Dashmirror

2009 December 17
by Mel

Originally posted on my personal blog, but I’ll try to write posts like this on Hack Ability in the future.

My name is Mel, I’m an electrical engineer with a built-in high pass filter (severe bilateral high-frequency sensorineural hearing loss since age 2), and this is my first Hack Ability post.

I also just got a car, and like most young people with cars, I like using my car to go out with friends.

Problem: The vibration of a car’s engine and the car rolling over the road happens to be right around the few frequencies of speech I can hear, which in the past has led to chronic episodes of – ah – educational detours, as friends yelled “GO RIGHT! RIGHT!” and I went “go straight? OK!” and missed our turn. Repeatedly. I’d usually lipread, but turning to lipread passengers is not a particularly great option when you’re going 60mph down a highway. In the dark. In the rain. In Boston.

Solution: Dashmirror!

A photo of the dashmirror, with part labels; it's made from a car visor mirror glued to a GPS suction-cup mount.

A photo of the dashmirror, with part labels; it's made from a car visor mirror glued to a GPS suction-cup mount.

It’s a simple design. My friend Mark and I made it during lunch one day when we were both visiting Chicago. The parts cost $36.62, but I’m pretty sure you could do it for cheaper.

  • $4.39 for the mirror; we found one you’re supposed to clip to your car visor and just removed the clips. The important thing was finding a cheap light mirror of the right size.
  • $3.99 for the smallest, cheapest tube of 5-minute epoxy we could find.
  • $24.99 for the cheapest generic universal GPS mount in the store. It was still overpriced.
  • And then 9.75% Illinois State Tax to make up the remainder.

Assembly instructions: clear off back surface of mirror, choose broadest and flattest attachment for GPS mount, epoxy mirror to that attachment. Like I said, it’s a simple design. The tough part for us was finding the parts. We tried different types of GPS mounts and found a suction cup dampened vibration far better than a clip, so that’s the type I’d recommend; I haven’t yet tried the weighted kind you plonk onto your dashboard.

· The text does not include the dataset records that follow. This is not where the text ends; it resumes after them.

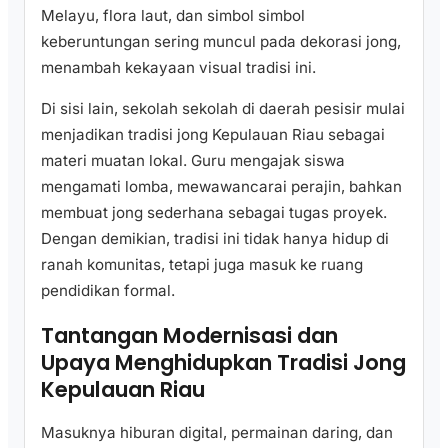
Melayu, flora laut, dan simbol simbol
keberuntungan sering muncul pada dekorasi jong,
menambah kekayaan visual tradisi ini.
Di sisi lain, sekolah sekolah di daerah pesisir mulai
menjadikan tradisi jong Kepulauan Riau sebagai
materi muatan lokal. Guru mengajak siswa
mengamati lomba, mewawancarai perajin, bahkan
membuat jong sederhana sebagai tugas proyek.
Dengan demikian, tradisi ini tidak hanya hidup di
ranah komunitas, tetapi juga masuk ke ruang
pendidikan formal.
Tantangan Modernisasi dan
Upaya Menghidupkan Tradisi Jong
Kepulauan Riau
Masuknya hiburan digital, permainan daring, dan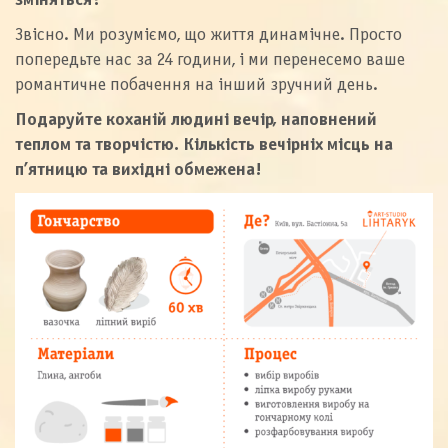
зміняться?
Звісно. Ми розуміємо, що життя динамічне. Просто
попередьте нас за 24 години, і ми перенесемо ваше
романтичне побачення на інший зручний день.
Подаруйте коханій людині вечір, наповнений
теплом та творчістю. Кількість вечірніх місць на
п’ятницю та вихідні обмежена!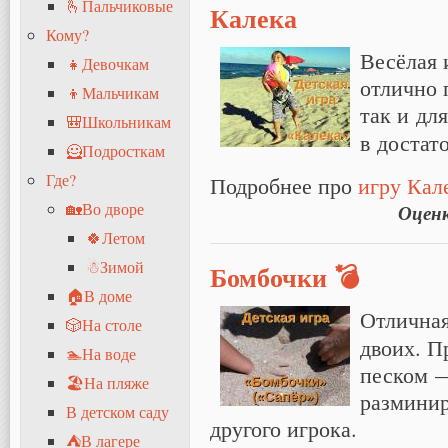
🫰Пальчиковые
Калека
Кому?
Весёлая 
👧Девочкам
отлично 
👦Мальчикам
так и дл
🎒Школьникам
в достат
🦸Подросткам
Где?
Подробнее про
игру Кал
🏡Во дворе
Оцен
🍀Летом
☃Зимой
Бомбочки 💣
🏠В доме
Отлична
🎲На столе
двоих. П
🏊На воде
песком —
🏖На пляже
разминир
В детском саду
другого игрока.
⛺В лагере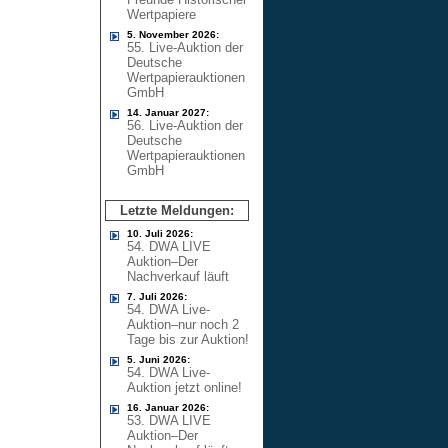
Wertpapiere
5. November 2026:
55. Live-Auktion der
Deutsche
Wertpapierauktionen
GmbH
14. Januar 2027:
56. Live-Auktion der
Deutsche
Wertpapierauktionen
GmbH
Letzte Meldungen:
10. Juli 2026:
54. DWA LIVE
Auktion–Der
Nachverkauf läuft
7. Juli 2026:
54. DWA Live-
Auktion–nur noch 2
Tage bis zur Auktion!
5. Juni 2026:
54. DWA Live-
Auktion jetzt online!
16. Januar 2026:
53. DWA LIVE
Auktion–Der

Dashmirror photo from the back, with the different part outlined in different colors to show how it was assembled. It's very simple.

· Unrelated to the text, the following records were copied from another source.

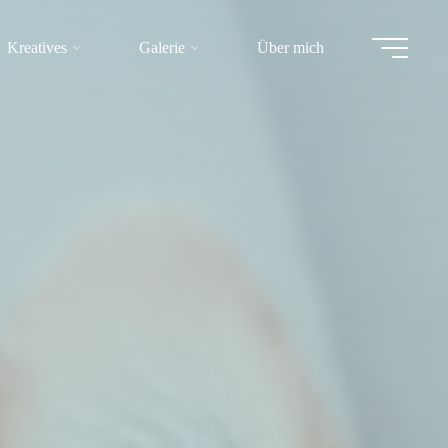
Kreatives
Galerie
Über mich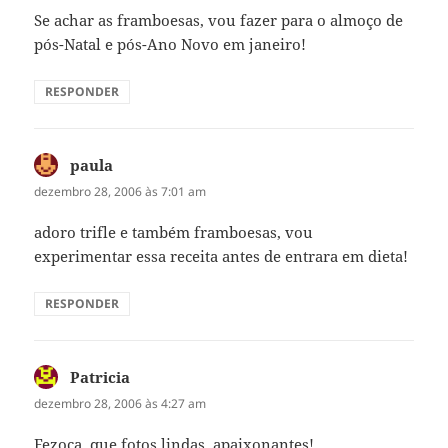
Se achar as framboesas, vou fazer para o almoço de
pós-Natal e pós-Ano Novo em janeiro!
RESPONDER
paula
disse:
dezembro 28, 2006 às 7:01 am
adoro trifle e também framboesas, vou
experimentar essa receita antes de entrara em dieta!
RESPONDER
Patricia
disse:
dezembro 28, 2006 às 4:27 am
Fezoca, que fotos lindas, apaixonantes!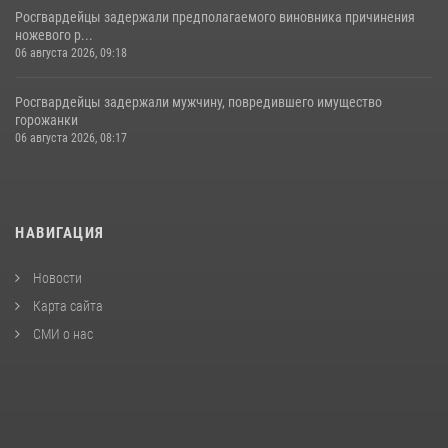
Росгвардейцы задержали предполагаемого виновника причинения
ножевого р...
06 августа 2026, 09:18
Росгвардейцы задержали мужчину, повредившего имущество
горожанки
06 августа 2026, 08:17
НАВИГАЦИЯ
Новости
Карта сайта
СМИ о нас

Dashmirror photo from the back, with the different part outlined in different colors to show how it was assembled. It's very simple.

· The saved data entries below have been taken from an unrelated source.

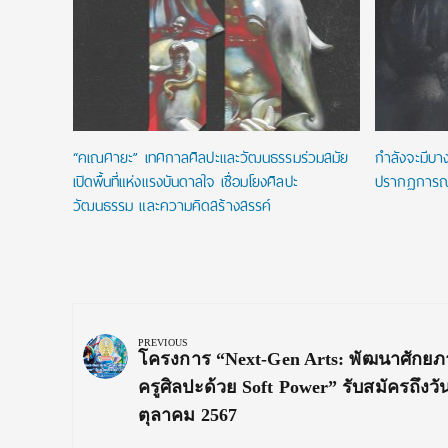
าคม 2569
“คเณศายะ” เทศกาลศิลปะและวัฒนธรรมร่วมสมัย
กำลังจะมีบางส
เปิดพื้นที่แห่งแรงบันดาลใจ เชื่อมโยงศิลปะ
ปรากฏการณ์แ
วัฒนธรรม และความคิดสร้างสรรค์
Post
navigation
PREVIOUS
Previous
โครงการ “Next-Gen Arts: พัฒนาศักย
Post:
ครูศิลปะด้วย Soft Power” รับสมัครถึงวันท
ตุลาคม 2567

This is actually the third dashmirror I’ve made, but the first I’ve been satisfied with. I cobbled together the first one when I was 17 in order to adorn the extra family car I drove to college (Melmobile v.1.0), and it was awful; there simply weren’t off-the-shelf parts available for mounting visual displays to the dashboard or windshield of your car. Now, thanks to the proliferation of GPS units, they’re everywhere.

Here’s a photo of the dashmirror in action, with my cousin (also named Mark) as the driver/model. Note that it works equally well from the passenger side – no more aching necks from constantly turning towards your driver! You do have to turn on the interior light when it’s nighttime, but you’d have to do that to lipread your driver or passenger anyway.

A photo of the dashmirror being used inside a car.

A photo of the dashmirror being used inside a car.

I use this every day, and love it. I’d like to come up with a more portable design so I can take it on the road with me (when I share rental cars with coworkers and such) – any ideas?